The parameter "numclfs" (NumClfs in the API) determines the number of elementary search stages to be passed until success and has been explained in Lesson 3. The transformation functions are trained from examples and the next 5 parameters directly affect the generation of these examples.
To obtain these examples random perspectives are generated as randomly transformed feature windows about the position of the training pattern.
We then have to find a function which, from the contents of such a random perspective, computes the right transformation to find back to the right perspective, which is just the original feature window about the position of the training pattern.
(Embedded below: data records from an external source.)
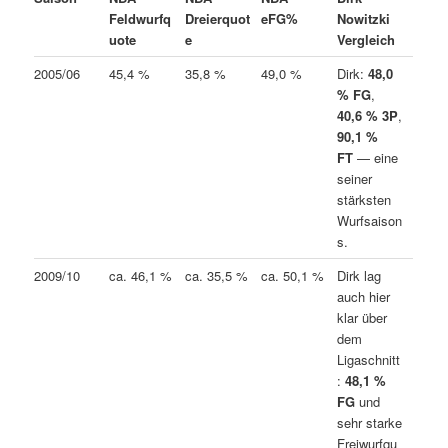
Feldwurfq
Dreierquot
eFG%
Nowitzki
uote
e
Vergleich
2005/06
45,4 %
35,8 %
49,0 %
Dirk:
48,0
% FG
,
40,6 % 3P
,
90,1 %
FT
— eine
seiner
stärksten
Wurfsaison
s.
2009/10
ca. 46,1 %
ca. 35,5 %
ca. 50,1 %
Dirk lag
auch hier
klar über
dem
Ligaschnitt
:
48,1 %
FG
und
sehr starke
Freiwurfqu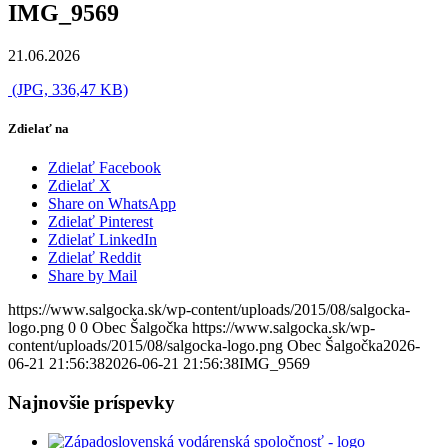
IMG_9569
21.06.2026
(JPG, 336,47 KB)
Zdielať na
Zdielať Facebook
Zdielať X
Share on WhatsApp
Zdielať Pinterest
Zdielať LinkedIn
Zdielať Reddit
Share by Mail
https://www.salgocka.sk/wp-content/uploads/2015/08/salgocka-
logo.png
0
0
Obec Šalgočka
https://www.salgocka.sk/wp-
content/uploads/2015/08/salgocka-logo.png
Obec Šalgočka
2026-
06-21 21:56:38
2026-06-21 21:56:38
IMG_9569
Najnovšie príspevky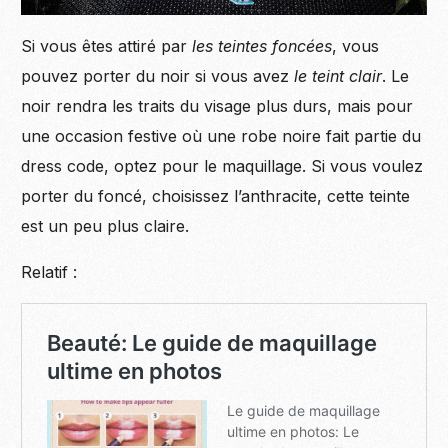
Si vous êtes attiré par
les teintes foncées
, vous
pouvez porter du noir si vous avez
le teint clair
. Le
noir rendra les traits du visage plus durs, mais pour
une occasion festive où une robe noire fait partie du
dress code, optez pour le maquillage. Si vous voulez
porter du foncé, choisissez l’anthracite, cette teinte
est un peu plus claire.
Relatif :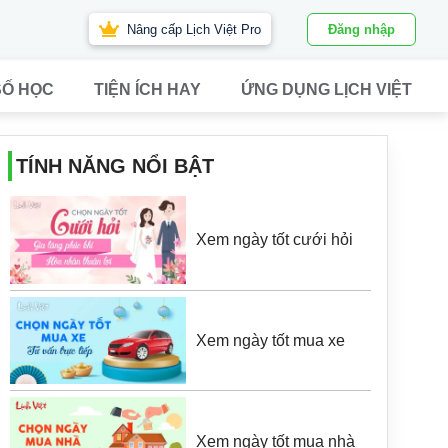
Nâng cấp Lịch Việt Pro
Đăng nhập
SỐ HỌC
TIỆN ÍCH HAY
ỨNG DỤNG LỊCH VIỆT
TÍNH NĂNG NỔI BẬT
Xem ngày tốt cưới hỏi
Xem ngày tốt mua xe
Xem ngày tốt mua nhà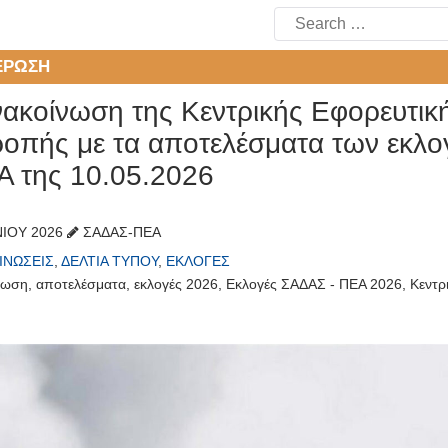
Search
for:
ΈΡΩΣΗ
νακοίνωση της Κεντρικής Εφορευτικ
ροπής με τα αποτελέσματα των εκ
Α της 10.05.2026
ΝΊΟΥ 2026
ΣΑΔΑΣ-ΠΕΑ
ΙΝΏΣΕΙΣ
,
ΔΕΛΤΊΑ ΤΎΠΟΥ
,
ΕΚΛΟΓΈΣ
νωση
,
αποτελέσματα
,
εκλογές 2026
,
Εκλογές ΣΑΔΑΣ - ΠΕΑ 2026
,
Κεντρ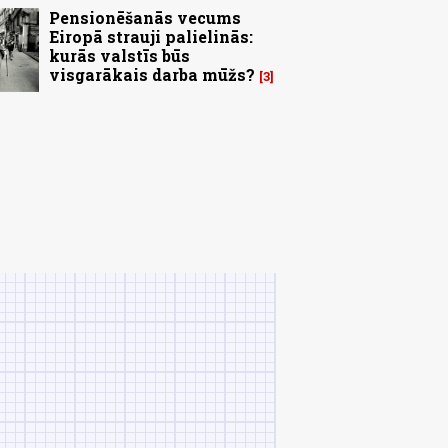
Pensionēšanās vecums
Eiropā strauji palielinās:
kurās valstīs būs
visgarākais darba mūžs?
3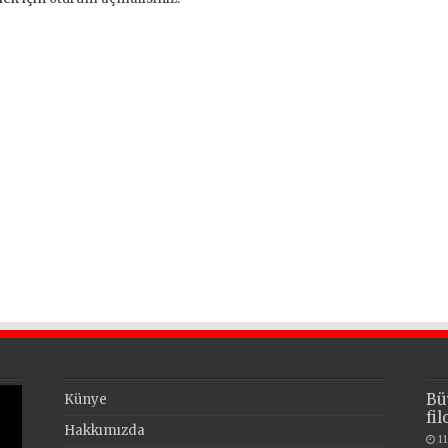
Bü
Künye
fi
Hakkımızda
1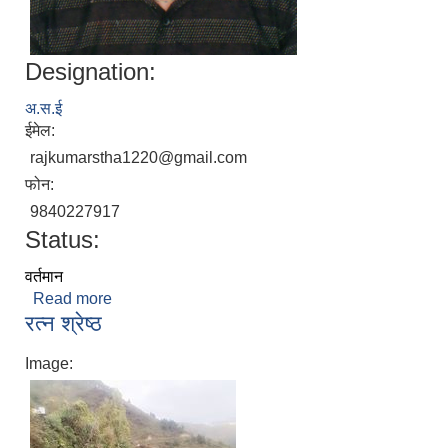
Designation:
अ.स.ई
ईमेल:
rajkumarstha1220@gmail.com
फोन:
9840227917
Status:
वर्तमान
Read more
about मान बहादुर श्रेष्ठ
रत्न श्रेष्ठ
Image:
But this right transformation is just the inverse of the transformation with which the random perspective was generated. So the pair (perspective content, inverse transformation) is a randomly generated (input, output)-example of the function to be found.
The total number of such examples is given by SampleSize. The algorithm then determines a function which approximates the corresponding inverse transformation for each example. The method of regularized least squares is used. The coefficients parameterizing this function are stored with the classifier.
This function has as many components as the corresponding transformations. We first consider the most simple case of the "position" invariance, where there are only two components for the shift in X- and Y-direction respectively.
The question one could ask would be: Which random transformations can be used? For higher stages of the elementary search we need only smaller transformations (in the sense that they effect smaller changes). But, even for the initial stage it makes no sense to generate perspectives which do not overlap with the original feature window because they could contain no more information about the original pattern and its position.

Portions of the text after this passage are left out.